‘Iedere nacht waren er razzia’s. Vier leden van mijn organisatie werden opgepakt. In november begonnen de regens. De rivier de Brantas ging sneller stromen en werd modderig. Tussen afgerukte takken en dode bladeren dreven menselijke ledematen en lichamen zonder hoofd.”
Zo begint één van de schaarse ooggetuigenverslagen van een vergeten massamoord, een halve eeuw geleden. Het geweld barstte los in oktober 1965, in Indonesië. Deze herinneringen zijn opgeschreven in 1989. Verderop in het verhaal komt het moorden heel dichtbij.
„Op een nacht hoorde ik lawaai uit de richting van het abattoir. Ik kroop er heen en lag op mijn buik in het struikgewas. Een paar seconden later klonk het geluid van een auto. Enkele leden van Banser [een islamitische militie die actief was in Oost-Java, red.] stapten uit een jeep. Sommigen van hen waren in het zwart. Ze hielden een stuk rotan van een halve meter lang in hun linkerhand en in hun rechterhand een kapmes. Er arriveerde een vrachtwagen met militairen. Een man werd eraf getrokken. Zijn handen waren op zijn rug gebonden en hij werd door drie man voortgesleept als de steel van een bananenboom. In het licht van een petroleumlamp zag ik zijn gezicht en ik kreeg een schok. Het was meneer Mukdar, het hoofd van de lagere school in Kedurus.
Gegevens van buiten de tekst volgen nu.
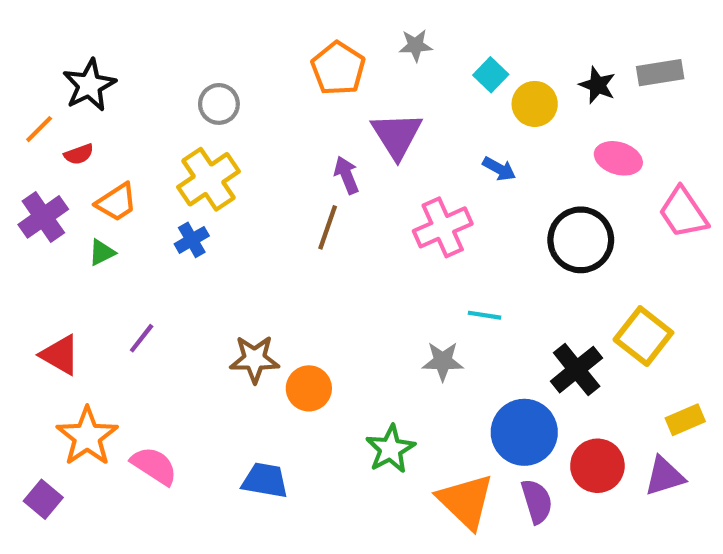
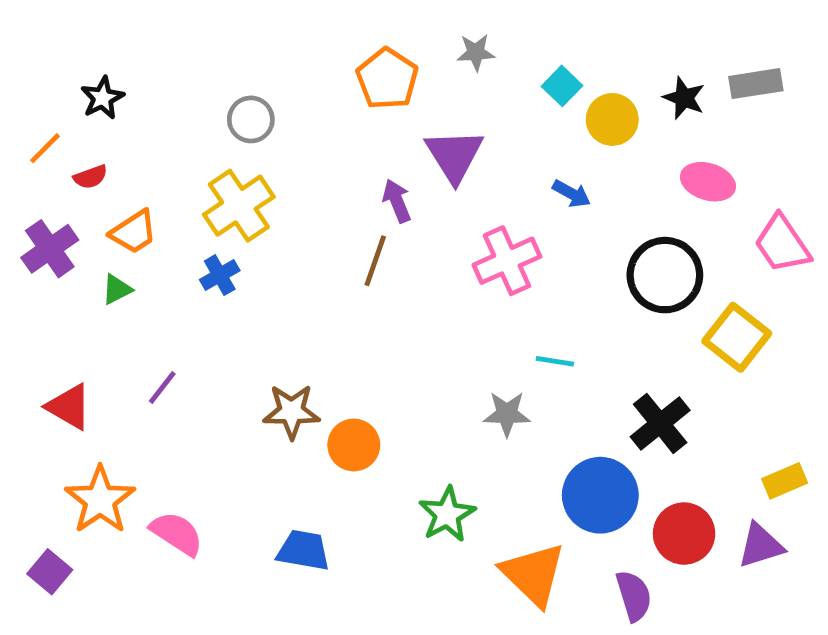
black star: (89, 85) -> (102, 98), size x0.7
yellow square: (643, 336) -> (737, 337), moved
purple semicircle: (537, 501) -> (634, 596), moved

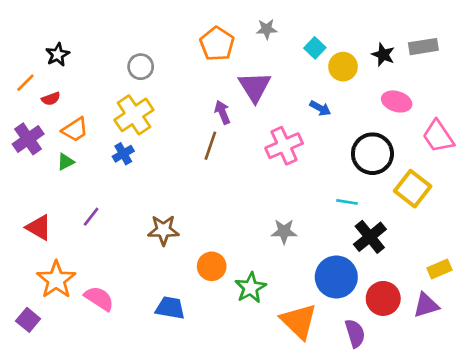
cyan line: (555, 361) -> (347, 202), moved
orange circle: (354, 445) -> (212, 266), moved

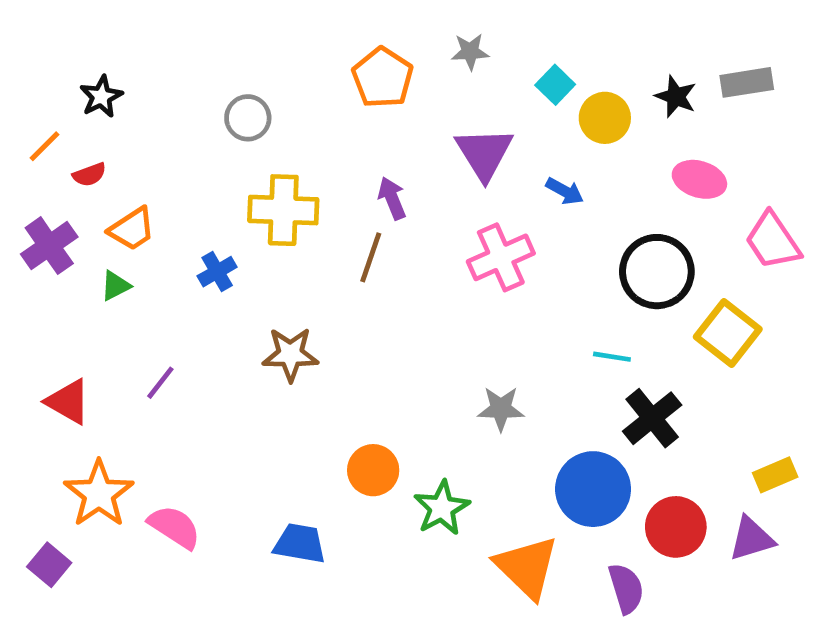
purple triangle: (255, 87) -> (484, 153), moved
yellow cross: (134, 115) -> (283, 210), moved, turned 36
brown star: (163, 230) -> (290, 354), moved

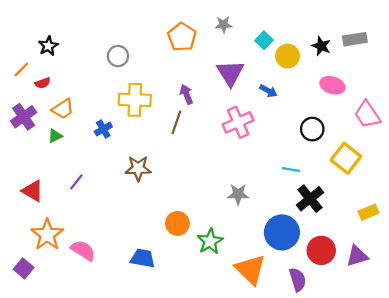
black circle: (657, 272) -> (312, 129), size x0.7
yellow rectangle: (775, 475) -> (368, 212), moved

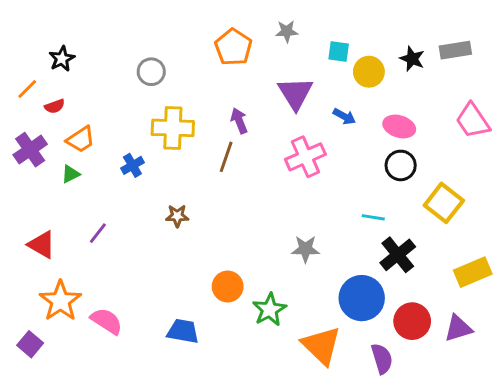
cyan square: (264, 40) -> (339, 52), turned -36
pink ellipse: (332, 85) -> (399, 127), moved
pink trapezoid: (367, 114) -> (473, 121), moved
brown star: (138, 168) -> (177, 216), size x0.7
yellow rectangle: (368, 212) -> (473, 272), size x1.4

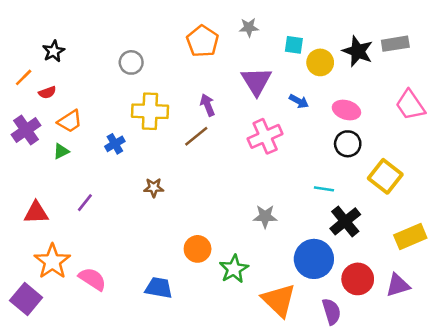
black star: (412, 59) -> (358, 51), size x1.4
brown line: (226, 157) -> (196, 136), turned 32
red triangle: (42, 245) -> (36, 213), turned -32
purple square: (30, 344) -> (26, 299), size x1.4

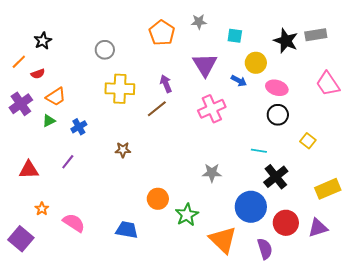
yellow circle: (320, 62) -> (256, 63), moved
blue cross: (115, 144) -> (79, 127), moved
yellow square: (385, 176) -> (308, 141), size x0.6
orange star: (52, 261) -> (42, 209), size x0.5

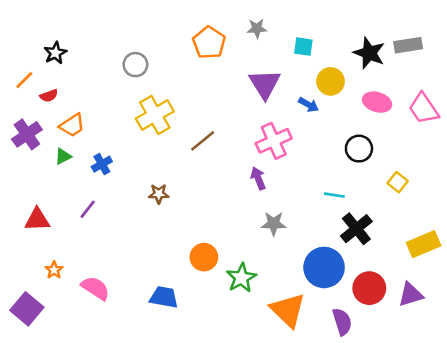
purple arrow: (166, 84) -> (258, 178), moved
pink ellipse: (277, 88) -> (377, 102), moved
yellow cross: (120, 89) -> (155, 115), turned -32

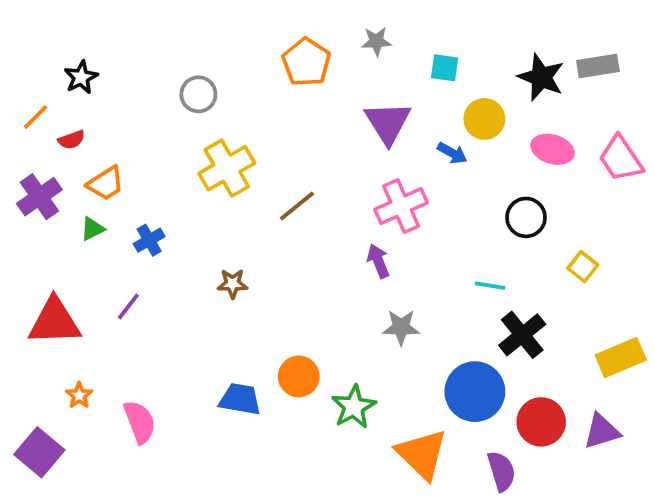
red triangle: (37, 220) -> (55, 322), size x1.4
pink semicircle: (95, 288) -> (140, 422), turned 36
blue trapezoid: (164, 297) -> (240, 399), moved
„Hij was heel zwak, maar hij moest staan en vragen beantwoorden. De oude man zei niets. In plaats daarvan begon hij het lied te zingen dat PKI-leden [communistische partij, red.] zo vaak zongen: de Internationale. Hij kreeg een harde duw van een jongeman in het zwart en viel op zijn gezicht. De Banser gaf hem een klap in zijn nek en hij raakte bewusteloos. Zijn hoofd werd afgehakt en in een zak gestopt. Toen sleepten ze hem naar de rivier en smeten hem erin. Er werd nóg een lichaam in het water gegooid, ook zonder hoofd. En nog een. Ik kon de onthoofde lijken die langs dreven op den duur niet meer tellen.”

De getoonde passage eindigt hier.